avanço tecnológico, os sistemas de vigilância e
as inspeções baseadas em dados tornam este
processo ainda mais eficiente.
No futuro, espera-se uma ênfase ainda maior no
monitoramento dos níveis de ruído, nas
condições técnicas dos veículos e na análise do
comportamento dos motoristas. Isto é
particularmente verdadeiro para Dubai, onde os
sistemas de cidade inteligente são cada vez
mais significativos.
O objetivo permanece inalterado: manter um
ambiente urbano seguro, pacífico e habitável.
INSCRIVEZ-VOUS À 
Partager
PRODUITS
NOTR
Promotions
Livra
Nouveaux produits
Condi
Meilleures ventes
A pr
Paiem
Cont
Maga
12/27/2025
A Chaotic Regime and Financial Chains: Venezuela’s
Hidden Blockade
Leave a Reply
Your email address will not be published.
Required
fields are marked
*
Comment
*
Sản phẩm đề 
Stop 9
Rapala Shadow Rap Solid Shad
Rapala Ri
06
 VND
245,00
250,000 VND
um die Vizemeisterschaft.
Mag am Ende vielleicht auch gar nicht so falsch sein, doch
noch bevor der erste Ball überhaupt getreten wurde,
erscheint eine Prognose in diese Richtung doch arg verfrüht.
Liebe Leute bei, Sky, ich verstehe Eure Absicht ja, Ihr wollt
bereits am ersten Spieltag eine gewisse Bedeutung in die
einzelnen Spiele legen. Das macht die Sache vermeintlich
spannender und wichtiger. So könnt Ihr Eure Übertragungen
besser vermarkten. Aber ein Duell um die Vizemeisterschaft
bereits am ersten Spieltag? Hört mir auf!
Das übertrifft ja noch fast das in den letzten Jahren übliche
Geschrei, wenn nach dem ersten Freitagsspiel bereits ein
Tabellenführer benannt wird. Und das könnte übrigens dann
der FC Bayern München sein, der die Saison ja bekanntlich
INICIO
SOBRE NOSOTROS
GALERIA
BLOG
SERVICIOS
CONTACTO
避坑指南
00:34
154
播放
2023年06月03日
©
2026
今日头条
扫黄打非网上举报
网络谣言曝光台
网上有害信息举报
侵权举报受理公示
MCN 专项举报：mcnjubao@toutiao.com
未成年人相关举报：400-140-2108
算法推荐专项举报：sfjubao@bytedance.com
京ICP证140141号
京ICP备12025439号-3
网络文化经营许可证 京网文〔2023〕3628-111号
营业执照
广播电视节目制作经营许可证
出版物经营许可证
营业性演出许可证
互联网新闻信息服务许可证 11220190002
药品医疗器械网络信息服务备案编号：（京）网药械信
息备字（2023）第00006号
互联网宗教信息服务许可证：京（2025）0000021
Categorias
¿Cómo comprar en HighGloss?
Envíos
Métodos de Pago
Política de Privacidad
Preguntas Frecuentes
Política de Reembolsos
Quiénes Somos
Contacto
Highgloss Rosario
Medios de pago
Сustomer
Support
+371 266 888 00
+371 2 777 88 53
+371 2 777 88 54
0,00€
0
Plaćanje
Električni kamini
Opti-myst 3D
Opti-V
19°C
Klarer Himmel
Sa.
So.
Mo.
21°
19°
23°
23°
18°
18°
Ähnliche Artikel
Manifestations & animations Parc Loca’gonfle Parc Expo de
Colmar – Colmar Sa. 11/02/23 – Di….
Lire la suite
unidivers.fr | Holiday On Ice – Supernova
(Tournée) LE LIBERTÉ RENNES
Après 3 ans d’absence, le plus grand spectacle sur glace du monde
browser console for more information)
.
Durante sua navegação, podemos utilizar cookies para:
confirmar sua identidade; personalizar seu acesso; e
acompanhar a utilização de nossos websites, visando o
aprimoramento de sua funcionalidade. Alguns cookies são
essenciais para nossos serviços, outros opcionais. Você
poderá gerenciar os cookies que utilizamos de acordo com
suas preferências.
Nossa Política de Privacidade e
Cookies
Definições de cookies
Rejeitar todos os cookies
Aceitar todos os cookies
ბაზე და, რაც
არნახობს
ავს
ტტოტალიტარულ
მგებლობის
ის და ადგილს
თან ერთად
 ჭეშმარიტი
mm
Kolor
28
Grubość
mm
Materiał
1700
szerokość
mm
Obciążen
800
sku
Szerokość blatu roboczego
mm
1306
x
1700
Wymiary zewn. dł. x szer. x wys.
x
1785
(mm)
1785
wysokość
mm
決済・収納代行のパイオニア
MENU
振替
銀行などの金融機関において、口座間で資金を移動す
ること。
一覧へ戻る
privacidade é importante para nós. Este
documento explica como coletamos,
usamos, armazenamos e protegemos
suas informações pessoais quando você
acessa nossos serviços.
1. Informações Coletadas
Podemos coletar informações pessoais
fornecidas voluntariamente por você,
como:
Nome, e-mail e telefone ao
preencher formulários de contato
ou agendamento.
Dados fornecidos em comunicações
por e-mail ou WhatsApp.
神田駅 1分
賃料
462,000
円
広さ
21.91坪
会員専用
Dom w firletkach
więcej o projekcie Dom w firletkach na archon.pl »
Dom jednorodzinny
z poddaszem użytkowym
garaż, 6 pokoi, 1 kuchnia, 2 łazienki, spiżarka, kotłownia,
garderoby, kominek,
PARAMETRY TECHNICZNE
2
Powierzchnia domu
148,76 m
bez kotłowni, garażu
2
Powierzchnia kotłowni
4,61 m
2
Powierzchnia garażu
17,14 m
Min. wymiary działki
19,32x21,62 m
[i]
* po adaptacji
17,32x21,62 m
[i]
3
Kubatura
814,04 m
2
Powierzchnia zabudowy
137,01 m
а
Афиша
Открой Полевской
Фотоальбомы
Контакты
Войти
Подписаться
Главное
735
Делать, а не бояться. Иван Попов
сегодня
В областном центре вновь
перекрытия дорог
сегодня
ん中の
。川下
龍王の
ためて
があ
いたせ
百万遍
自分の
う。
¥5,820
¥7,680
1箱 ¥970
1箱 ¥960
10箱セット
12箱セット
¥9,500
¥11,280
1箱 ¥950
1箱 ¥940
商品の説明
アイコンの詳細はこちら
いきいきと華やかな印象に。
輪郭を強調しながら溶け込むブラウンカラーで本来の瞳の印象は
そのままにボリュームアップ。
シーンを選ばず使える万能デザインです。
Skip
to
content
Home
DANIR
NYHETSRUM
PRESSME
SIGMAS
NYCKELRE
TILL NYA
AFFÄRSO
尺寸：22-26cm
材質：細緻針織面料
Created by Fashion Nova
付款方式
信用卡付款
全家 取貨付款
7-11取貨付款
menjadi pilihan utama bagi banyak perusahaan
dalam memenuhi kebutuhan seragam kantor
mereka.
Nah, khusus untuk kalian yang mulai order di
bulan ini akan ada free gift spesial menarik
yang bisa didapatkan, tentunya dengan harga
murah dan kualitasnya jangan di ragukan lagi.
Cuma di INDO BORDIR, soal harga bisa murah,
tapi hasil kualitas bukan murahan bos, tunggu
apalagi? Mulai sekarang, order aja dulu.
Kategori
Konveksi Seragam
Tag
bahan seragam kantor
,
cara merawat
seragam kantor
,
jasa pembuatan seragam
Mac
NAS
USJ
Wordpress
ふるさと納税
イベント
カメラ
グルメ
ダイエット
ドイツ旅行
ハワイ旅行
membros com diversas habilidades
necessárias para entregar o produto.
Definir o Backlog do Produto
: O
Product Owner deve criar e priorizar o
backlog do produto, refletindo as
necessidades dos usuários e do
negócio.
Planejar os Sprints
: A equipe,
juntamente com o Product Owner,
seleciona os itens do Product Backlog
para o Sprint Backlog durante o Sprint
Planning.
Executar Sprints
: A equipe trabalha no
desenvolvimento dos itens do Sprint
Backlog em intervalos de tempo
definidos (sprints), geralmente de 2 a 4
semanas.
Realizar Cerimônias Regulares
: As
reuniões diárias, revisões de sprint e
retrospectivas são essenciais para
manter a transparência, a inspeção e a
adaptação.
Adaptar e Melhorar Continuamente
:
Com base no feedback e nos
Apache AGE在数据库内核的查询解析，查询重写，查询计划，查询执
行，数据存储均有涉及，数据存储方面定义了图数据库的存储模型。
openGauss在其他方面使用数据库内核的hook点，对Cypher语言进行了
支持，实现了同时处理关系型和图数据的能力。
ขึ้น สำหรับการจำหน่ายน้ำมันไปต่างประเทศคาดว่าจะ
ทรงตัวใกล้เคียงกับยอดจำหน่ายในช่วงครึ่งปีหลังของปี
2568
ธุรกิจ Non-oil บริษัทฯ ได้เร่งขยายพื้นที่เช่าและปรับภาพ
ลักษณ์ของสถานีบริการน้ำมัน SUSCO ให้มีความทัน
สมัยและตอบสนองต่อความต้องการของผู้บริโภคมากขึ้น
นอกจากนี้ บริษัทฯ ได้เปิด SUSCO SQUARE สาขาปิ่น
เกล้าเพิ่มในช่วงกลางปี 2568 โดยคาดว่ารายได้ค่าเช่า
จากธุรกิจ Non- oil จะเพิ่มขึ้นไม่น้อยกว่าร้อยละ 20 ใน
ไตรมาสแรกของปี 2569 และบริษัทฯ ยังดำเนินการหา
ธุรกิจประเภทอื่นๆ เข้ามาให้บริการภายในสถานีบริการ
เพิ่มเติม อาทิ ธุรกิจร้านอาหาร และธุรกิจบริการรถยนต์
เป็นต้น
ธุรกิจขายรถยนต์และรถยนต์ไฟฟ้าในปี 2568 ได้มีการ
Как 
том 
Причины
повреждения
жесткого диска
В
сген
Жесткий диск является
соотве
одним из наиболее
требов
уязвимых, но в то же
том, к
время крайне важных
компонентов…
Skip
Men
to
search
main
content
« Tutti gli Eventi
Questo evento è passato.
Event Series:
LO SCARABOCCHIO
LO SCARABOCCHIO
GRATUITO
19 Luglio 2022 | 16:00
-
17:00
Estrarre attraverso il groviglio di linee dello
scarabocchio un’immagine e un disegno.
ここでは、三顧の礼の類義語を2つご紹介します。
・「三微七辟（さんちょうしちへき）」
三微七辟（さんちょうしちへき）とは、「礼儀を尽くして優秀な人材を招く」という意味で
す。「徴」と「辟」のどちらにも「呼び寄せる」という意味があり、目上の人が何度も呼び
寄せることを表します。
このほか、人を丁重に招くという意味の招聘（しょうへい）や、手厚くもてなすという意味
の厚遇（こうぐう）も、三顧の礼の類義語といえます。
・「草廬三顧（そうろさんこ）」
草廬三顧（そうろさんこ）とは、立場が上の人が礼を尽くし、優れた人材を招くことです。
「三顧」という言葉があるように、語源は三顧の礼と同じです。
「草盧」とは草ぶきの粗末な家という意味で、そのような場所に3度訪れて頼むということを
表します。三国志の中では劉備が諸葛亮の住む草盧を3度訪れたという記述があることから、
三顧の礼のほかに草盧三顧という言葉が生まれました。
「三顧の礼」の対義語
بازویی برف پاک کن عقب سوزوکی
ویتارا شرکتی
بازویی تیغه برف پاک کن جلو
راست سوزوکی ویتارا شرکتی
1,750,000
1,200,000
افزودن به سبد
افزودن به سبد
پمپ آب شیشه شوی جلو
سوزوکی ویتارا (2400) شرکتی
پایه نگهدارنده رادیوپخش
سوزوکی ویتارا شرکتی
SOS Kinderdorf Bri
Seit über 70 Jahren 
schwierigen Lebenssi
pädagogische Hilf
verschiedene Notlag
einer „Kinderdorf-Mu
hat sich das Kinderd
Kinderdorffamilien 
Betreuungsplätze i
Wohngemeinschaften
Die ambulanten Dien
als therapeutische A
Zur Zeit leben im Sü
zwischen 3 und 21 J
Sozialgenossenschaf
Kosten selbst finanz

▶ [TASK INSTRUCTIONS]
Output the lines of the records above exactly as they appear, from the line containing "Открой Полевской" through the line containing "Backlog em intervalos de tempo".

▶ [EXPECTED ANSWER]
Открой Полевской
Фотоальбомы
Контакты
Войти
Подписаться
Главное
735
Делать, а не бояться. Иван Попов
сегодня
В областном центре вновь
перекрытия дорог
сегодня
ん中の
。川下
龍王の
ためて
があ
いたせ
百万遍
自分の
う。
¥5,820
¥7,680
1箱 ¥970
1箱 ¥960
10箱セット
12箱セット
¥9,500
¥11,280
1箱 ¥950
1箱 ¥940
商品の説明
アイコンの詳細はこちら
いきいきと華やかな印象に。
輪郭を強調しながら溶け込むブラウンカラーで本来の瞳の印象は
そのままにボリュームアップ。
シーンを選ばず使える万能デザインです。
Skip
to
content
Home
DANIR
NYHETSRUM
PRESSME
SIGMAS
NYCKELRE
TILL NYA
AFFÄRSO
尺寸：22-26cm
材質：細緻針織面料
Created by Fashion Nova
付款方式
信用卡付款
全家 取貨付款
7-11取貨付款
menjadi pilihan utama bagi banyak perusahaan
dalam memenuhi kebutuhan seragam kantor
mereka.
Nah, khusus untuk kalian yang mulai order di
bulan ini akan ada free gift spesial menarik
yang bisa didapatkan, tentunya dengan harga
murah dan kualitasnya jangan di ragukan lagi.
Cuma di INDO BORDIR, soal harga bisa murah,
tapi hasil kualitas bukan murahan bos, tunggu
apalagi? Mulai sekarang, order aja dulu.
Kategori
Konveksi Seragam
Tag
bahan seragam kantor
,
cara merawat
seragam kantor
,
jasa pembuatan seragam
Mac
NAS
USJ
Wordpress
ふるさと納税
イベント
カメラ
グルメ
ダイエット
ドイツ旅行
ハワイ旅行
membros com diversas habilidades
necessárias para entregar o produto.
Definir o Backlog do Produto
: O
Product Owner deve criar e priorizar o
backlog do produto, refletindo as
necessidades dos usuários e do
negócio.
Planejar os Sprints
: A equipe,
juntamente com o Product Owner,
seleciona os itens do Product Backlog
para o Sprint Backlog durante o Sprint
Planning.
Executar Sprints
: A equipe trabalha no
desenvolvimento dos itens do Sprint
Backlog em intervalos de tempo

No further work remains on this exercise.